The Bradford Bog Headwaters (BBH) property is an ecologically valuable 71.66-acre parcel in Bradford that is within the “Quabbin to Mount Cardigan” (Q2C) conservation focus area of national importance. In their Natural Resources Conservation Service Brochure, the US Department of Agriculture identifies this section of land as “one of the largest ecologically significant forest blocks in New England, with connectivity encompassing approximately two million acres along a 100 mile swath.”
The BBH is comprised of a vigorous regenerating woodland area, which is valuable to threatened wildlife; its pristine waters flow into the nearby Abenaki ancient healing springs site, the Atlantic white cedar bog and wildflower sanctuary, and the Merrimack river watershed. The parcel is ranked highest for wildlife habitat in the NH Wildlife Action Plan; both mammals and amphibians traverse over the property as a land bridge between abutting forested tracts. See a short video of the Bradford Bog, created by Peter Bloch of EarthAerial Productions. This is a property, protected by an Ausbon Sargent Conservation Easement, and is one of the properties which will be further protected through the protection of the BBH.
This valuable property, with its rejuvenating forest and important waterbody will expand ideal habitat for avian species in greatest need of conservation in New Hampshire. Among these are the Ruffed Grouse, American Woodcock, and the Purple Finch (the State bird). Songbirds, such as the Redstart, Canada Warbler, Scarlet Tanager and Baltimore Oriole are among those that migrate epic distances to seek breeding grounds like the BBH. According to P.D. Hunt’s The State of the Birds, of the 190 bird species breeding in New Hampshire, 81 are decreasing at an alarming rate.
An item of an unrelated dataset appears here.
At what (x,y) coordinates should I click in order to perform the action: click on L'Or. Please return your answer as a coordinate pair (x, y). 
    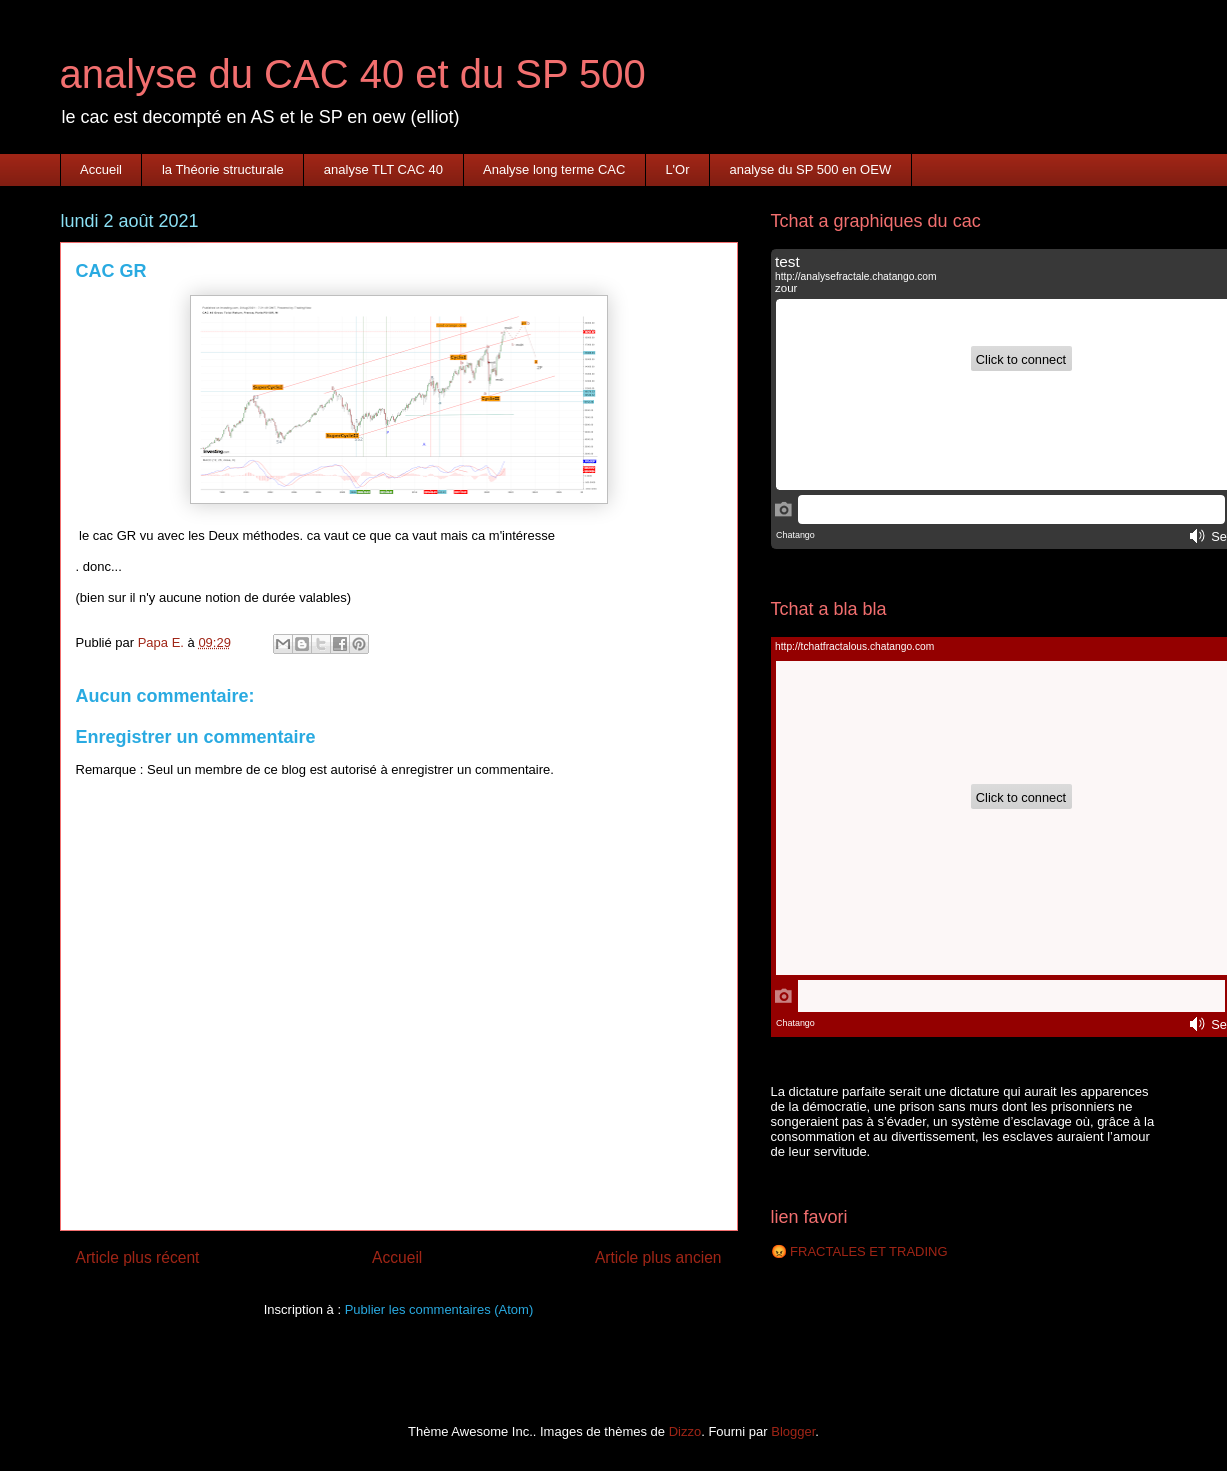     Looking at the image, I should click on (677, 169).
In addition to the property being ideal for birds, it is also a wonderful oasis for butterflies and other pollinators. Beavers have taken advantage of water flowing from Haystack Mountain to build a series of dams; the ponds they’ve created host Wood Ducks, migrating waterfowl and the American Toad. Moose moving through may browse on sapling twigs and plunge into the refreshing pond. A rocky cliff offers possible habitat for bobcats; dense thickets below allow a hiding spot for their favorite prey, the Snowshoe Hare.
This land will help threatened wildlife flourish, expand wilderness tracts of highest ecological value, and protect our treasured landscape forever.
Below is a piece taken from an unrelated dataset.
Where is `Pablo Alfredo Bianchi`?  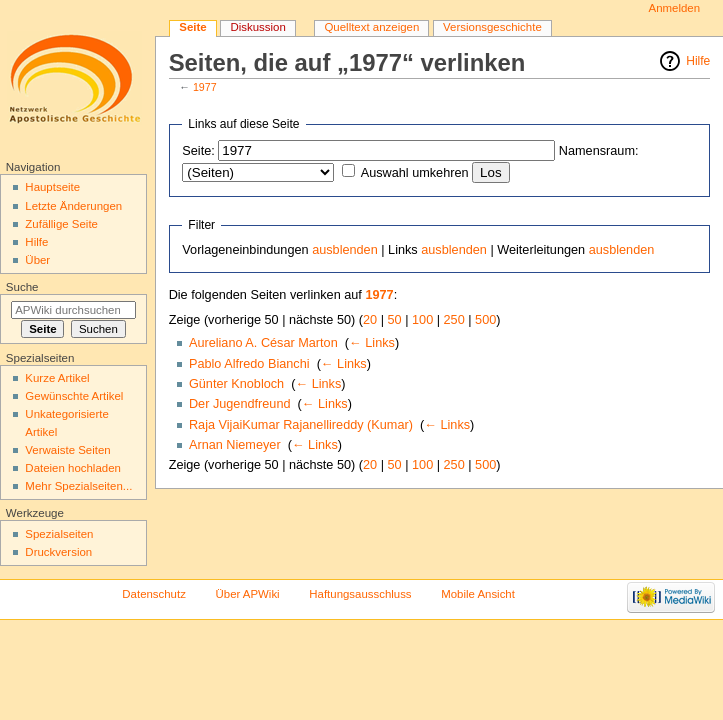 Pablo Alfredo Bianchi is located at coordinates (249, 364).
The BBH project was completed with assistance from conservation buyer, Mike Andrews, who purchased the property and held title to it until the Land Trust could raise the funds to buy it from him, the New Hampshire Land and Community Heritage Investment Program (LCHIP), and the NH "Moose Plate" grant. Additional grants were provided from the Fields Pond Foundation, Burton Morgan Foundation, The Quabbin to Cardigan Partnership, and another anonymous grantor. Further support was provided by the Town of Bradford Conservation Commission, Rural Heritage Connection of Bradford, and many individual donations by Ausbon Sargent members and friends.